Nevertheless we do have to exercise caution which is why I still say if immortality is possible we have to be careful. Apparently 1% of us are psychopaths and what they might do with such a technology is enough surely to give us pause. The late Christopher Hitchens discussed the horrific possibility of an eternal North Korea and Richard Dawkins has suggested that every time we seek for immortality we end up with a nightmare.

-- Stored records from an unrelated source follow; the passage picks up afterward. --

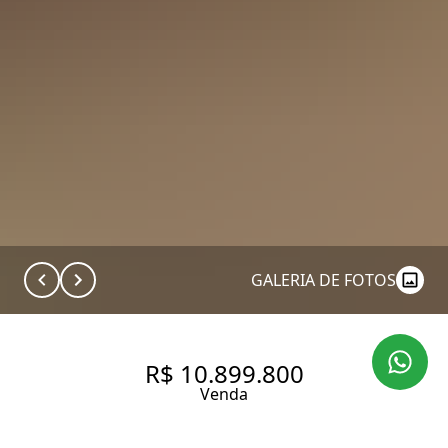
GALERIA DE FOTOS
R$ 10.899.800
Venda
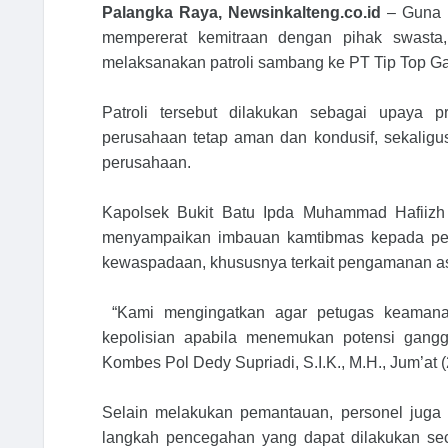
Palangka Raya, Newsinkalteng.co.id
– Guna 
mempererat kemitraan dengan pihak swasta,
melaksanakan patroli sambang ke PT Tip Top Ga
Patroli tersebut dilakukan sebagai upaya p
perusahaan tetap aman dan kondusif, sekaligu
perusahaan.
Kapolsek Bukit Batu Ipda Muhammad Hafiizh
menyampaikan imbauan kamtibmas kepada pet
kewaspadaan, khususnya terkait pengamanan as
“Kami mengingatkan agar petugas keamanan
kepolisian apabila menemukan potensi gang
Kombes Pol Dedy Supriadi, S.I.K., M.H., Jum’at (
Selain melakukan pemantauan, personel jug
langkah pencegahan yang dapat dilakukan sec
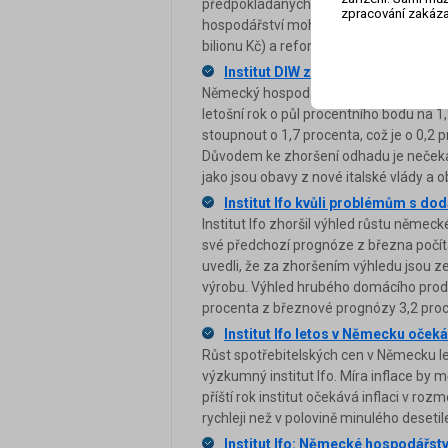
předpokládaných 1,2 procenta. V letošn
zpracování zakáza
hospodářství mohlo přinést zřízení zvlá
bilionu Kč) a reforma ústavy kvůli obr
Institut DIW zhoršil výhled růstu
Německý hospodářský institut DIW zhor
letošní rok o půl procentního bodu na 1
stoupnout o 1,7 procenta, což je o 0,2
Důvodem ke zhoršení odhadu je nečekaně
jako jsou obavy z nové italské vlády a o
Institut Ifo kvůli problémům s d
Institut Ifo zhoršil výhled růstu němec
své předchozí prognóze z března počít
uvedli, že za zhoršením výhledu jsou z
výrobu. Výhled hrubého domácího produkt
procenta z březnové prognózy 3,2 proc
Institut Ifo letos v Německu očekáv
Růst spotřebitelských cen v Německu l
výzkumný institut Ifo. Míra inflace by m
příští rok institut očekává inflaci v ro
rychleji než v polovině minulého desetil
Institut Ifo: Německé hospodářstv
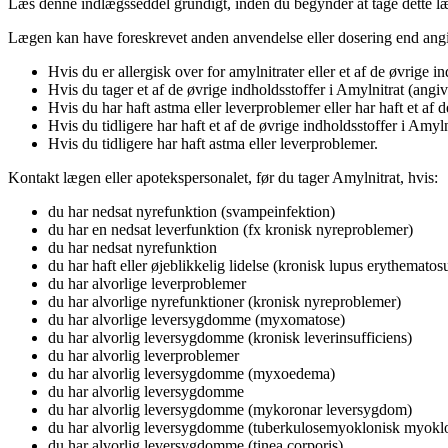
Læs denne indlægsseddel grundigt, inden du begynder at tage dette læ
Lægen kan have foreskrevet anden anvendelse eller dosering end angiv
Hvis du er allergisk over for amylnitrater eller et af de øvrige i
Hvis du tager et af de øvrige indholdsstoffer i Amylnitrat (angiv
Hvis du har haft astma eller leverproblemer eller har haft et af d
Hvis du tidligere har haft et af de øvrige indholdsstoffer i Amyln
Hvis du tidligere har haft astma eller leverproblemer.
Kontakt lægen eller apotekspersonalet, før du tager Amylnitrat, hvis:
du har nedsat nyrefunktion (svampeinfektion)
du har en nedsat leverfunktion (fx kronisk nyreproblemer)
du har nedsat nyrefunktion
du har haft eller øjeblikkelig lidelse (kronisk lupus erythematos
du har alvorlige leverproblemer
du har alvorlige nyrefunktioner (kronisk nyreproblemer)
du har alvorlige leversygdomme (myxomatose)
du har alvorlig leversygdomme (kronisk leverinsufficiens)
du har alvorlig leverproblemer
du har alvorlig leversygdomme (myxoedema)
du har alvorlig leversygdomme
du har alvorlig leversygdomme (mykoronar leversygdom)
du har alvorlig leversygdomme (tuberkulosemyoklonisk myokl
du har alvorlig leversygdomme (tinea corporis).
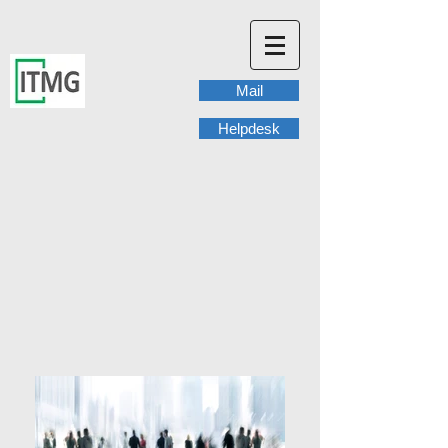
Mail
Helpdesk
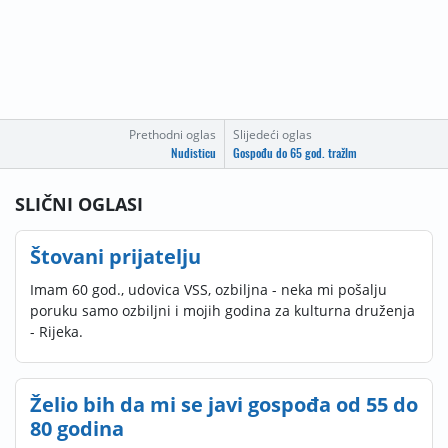
Prethodni oglas
Slijedeći oglas
Nudisticu
Gospođu do 65 god. tražlm
SLIČNI OGLASI
Štovani prijatelju
Imam 60 god., udovica VSS, ozbiljna - neka mi pošalju
poruku samo ozbiljni i mojih godina za kulturna druženja
- Rijeka.
Želio bih da mi se javi gospođa od 55 do
80 godina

I suggest we do proceed, but with caution.

a Scalpel cuts.


That’s all it does.

It requires something that is capable of intentional behavior to give it a job.

It does make certain jobs easier, but that has been true for every wheel, pointed stick, counterweight, fulcrum, or lever (the basic “tools” out of which all other tools are formed).

Monkeys were killing each other with sharpened claws before they learned that they could sharpen a stick to kill each other (or to catch animals).

The presence of pointed sticks themselves don’t compel people to go out and kill indiscriminately.

It might be easier for a person to impulsively kill with a world with plentiful pointed sticks, but there is still an intentional desire driving the use of the pointed stick.

The “Double-edged sword” is itself a Trope regarding technology.

As I like to point out to people:

Guns don’t kill, people kill.

But at the same time:

Guns don’t save lives/protect people, people protect/save other’s lives.

Guns just make it easier to kill people (That is what they are made to do).

So, again, the gun is just another “Pointed Stick,” and a world full of pointed stick is going to be more dangerous in a world full of monkeys who act too easily upon impulses.